In order to prevent the change of the skin condition due to the intrinsic and extrinsic factors, and to maintain a healthy skin condition, physiologically active substances obtained from various known animals, plants, microorganisms and the like are added to cosmetics to improve the skin condition There has been effort for.

Domestic Patent No. 0585269

Accordingly, the present inventors have found that thioredoxin, an enzyme essential for life activity, is a protein that is expressed in the skin and is thus highly safe for skin, and can provide a superior skin condition improving effect when thioredoxin is applied to skin And completed the present invention.

Accordingly, an object of the present invention is to provide a composition for external application for skin which can contain thioredoxin and improve the overall condition of the skin.

In order to accomplish the above object, in order to achieve the above object, the present invention provides a composition for external application for skin for moisturizing, which comprises thioredoxin as an active ingredient.

The present invention also provides a composition for external application for skin improvement and skin tone improvement comprising thioredoxin as an active ingredient.

Further, the present invention provides a composition for external application for skin for reducing pores containing thioredoxin as an active ingredient.

Further, the present invention provides a composition for external application for skin sebum control comprising thioredoxin as an active ingredient.

By containing thioredoxin, the composition of the present invention can provide an overall skin condition improving effect such as skin moisturizing effect improvement effect, sebum control effect, pore shrinkage effect, and improvement of complexion through blood circulation improvement.

FIG. 1 shows the process of obtaining thioredoxin from a fermentation product of Saccharomyces.

The composition for external application for skin according to the present invention contains thioredoxin as an active ingredient.

Thioredoxin is a low-molecular protein with a molecular weight of 10,000 to 13,000 and may be abbreviated as TRX. As a proton donor when the ribonucleotide reductase reduces ribonucleotides, a pair of cysteine residues present in the active center is conserved from prokaryotes to eukaryotes, and in the presence of NADPH and thioredoxin reductase There is an activity of reducing and cleaving the sulfide bond of the target protein. Human TRX / ADF (adult T cell leukemia-derived factor) is also known to be involved in cell proliferation and transcription factor control.

The thioredoxin used in the present invention can be isolated using a method known in the art, and preferably a material containing thioredoxin can be cultured by using fermentation. In particular, thioredoxin used in the present invention The single cell can be obtained by separating from the yeast, preferably from the filtrate of the fermentation product using yeast of Saccharomyces.

The process of obtaining thioredoxin from the fermentation product of Saccharomyces used in the present invention is illustrated in Fig.

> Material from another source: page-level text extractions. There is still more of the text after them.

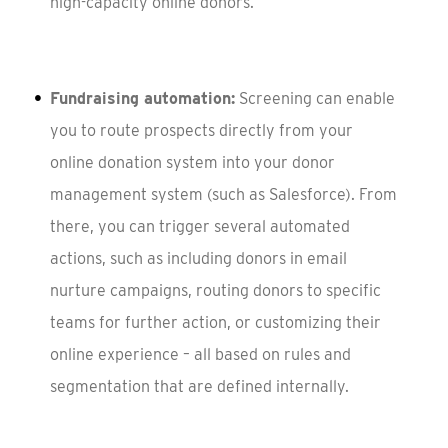
high-capacity online donors.
Fundraising automation:
Screening can enable
you to route prospects directly from your
online donation system into your donor
management system (such as Salesforce). From
there, you can trigger several automated
actions, such as including donors in email
nurture campaigns, routing donors to specific
teams for further action, or customizing their
online experience – all based on rules and
segmentation that are defined internally.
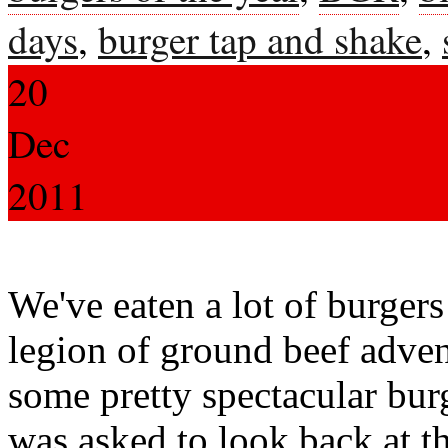
days
,
burger tap and shake
,
20
Dec
2011
We've eaten a lot of burgers
legion of ground beef adve
some pretty spectacular bu
was asked to look back at t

The composition according to the present invention may contain thioredoxin in an amount of 0.00001 to 50% by weight, preferably 0.00001 to 30% by weight, more preferably 0.00001 to 10% by weight, based on the total weight of the composition. If the content of thioredoxin is less than 0.00001% by weight, the effect and effect of the component are insufficient. If the content of thioredoxin is more than 50% by weight, there is a problem of skin safety or shape.

The composition of the present invention can be used as a composition for external application for moisturizing skin, which can enhance the skin barrier function and induce differentiation of dermal keratinocytes. Therefore, it can be effectively used as a composition for external application for skin, which prevents or improves skin dryness, contact dermatitis or psoriasis caused by incomplete epidermal differentiation.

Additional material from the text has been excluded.